Exercise description: Where does the word "Корпоративное" show up in the data? Please find each such line and copy it.

Stored data entries:
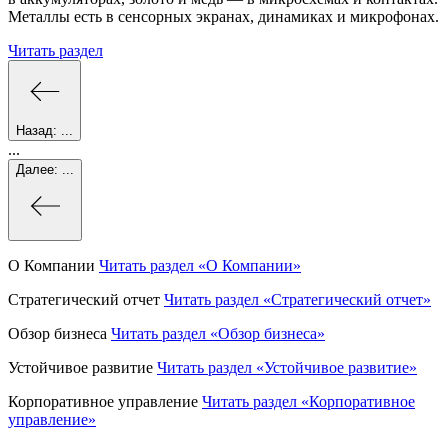
Металлы есть в сенсорных экранах, динамиках и микрофонах.
Читать раздел
Назад:
...
...
Далее:
...
О Компании
Читать раздел
«О Компании»
Стратегический отчет
Читать раздел
«Стратегический отчет»
Обзор бизнеса
Читать раздел
«Обзор бизнеса»
Устойчивое развитие
Читать раздел
«Устойчивое развитие»
Корпоративное управление
Читать раздел
«Корпоративное
управление»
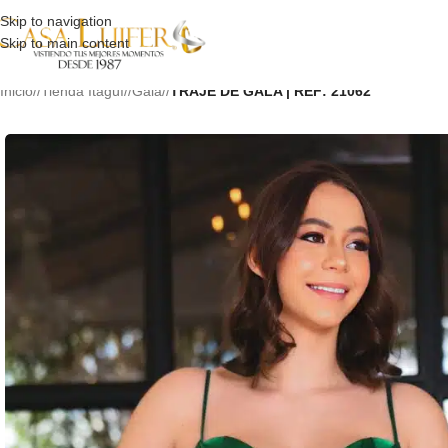
Skip to navigation
Skip to main content
Inicio
/
Tienda Itagüí
/
Gala
/
TRAJE DE GALA | REF: 21062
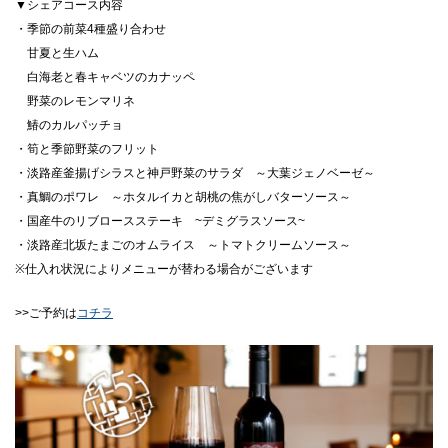
▼シェアコース内容
・季節の前菜4種盛り合わせ
甘夏と生ハム
白海老と春キャベツのカナッペ
野菜のレモンマリネ
鰆のカルパッチョ
・筍と季節野菜のフリット
・淡路産釜揚げシラスと神戸野菜のサラダ ～大葉ジェノベーゼ～
・真鯛のポワレ ～ホタルイカと胡桃の焦がしバターソース～
・国産牛のリブロースステーキ ~デミグラスソース~
・淡路産北坂たまごのオムライス ～トマトクリームソース～
※仕入れ状況によりメニューが替わる場合がございます
>>ご予約は
コチラ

Answer box:
Корпоративное управление
«Корпоративное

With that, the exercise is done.